# Source records:

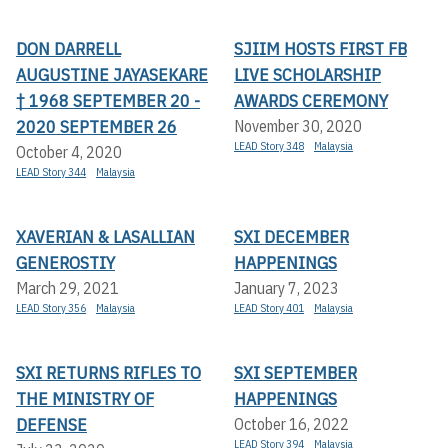
DON DARRELL
SJIIM HOSTS FIRST FB
AUGUSTINE JAYASEKARE
LIVE SCHOLARSHIP
† 1968 SEPTEMBER 20 -
AWARDS CEREMONY
2020 SEPTEMBER 26
November 30, 2020
LEAD Story 348
Malaysia
October 4, 2020
LEAD Story 344
Malaysia
XAVERIAN & LASALLIAN
SXI DECEMBER
GENEROSTIY
HAPPENINGS
March 29, 2021
January 7, 2023
LEAD Story 356
Malaysia
LEAD Story 401
Malaysia
SXI RETURNS RIFLES TO
SXI SEPTEMBER
THE MINISTRY OF
HAPPENINGS
DEFENSE
October 16, 2022
LEAD Story 394
Malaysia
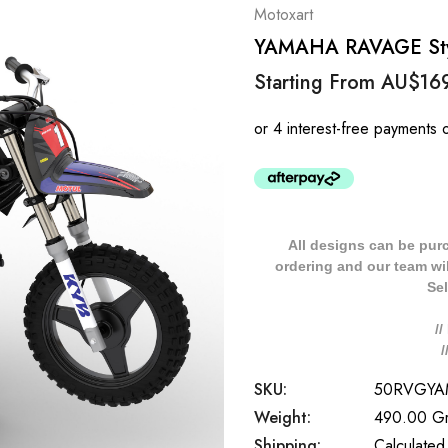
Motoxart
YAMAHA RAVAGE Styl
Starting From
AU$16
All designs can be pur
ordering and our team will
Sel
/
SKU:
50RVGYA
Weight:
490.00 G
Shipping:
Calculated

# Task objective:
Using the data above, transcribe exactly the lines between those containing "LEAD Story 344" and "YAMAHA RAVAGE Styl", inclusive, and leave every picture behind.

# Exercise response:
LEAD Story 344
Malaysia
XAVERIAN & LASALLIAN
SXI DECEMBER
GENEROSTIY
HAPPENINGS
March 29, 2021
January 7, 2023
LEAD Story 356
Malaysia
LEAD Story 401
Malaysia
SXI RETURNS RIFLES TO
SXI SEPTEMBER
THE MINISTRY OF
HAPPENINGS
DEFENSE
October 16, 2022
LEAD Story 394
Malaysia
Motoxart
YAMAHA RAVAGE Styl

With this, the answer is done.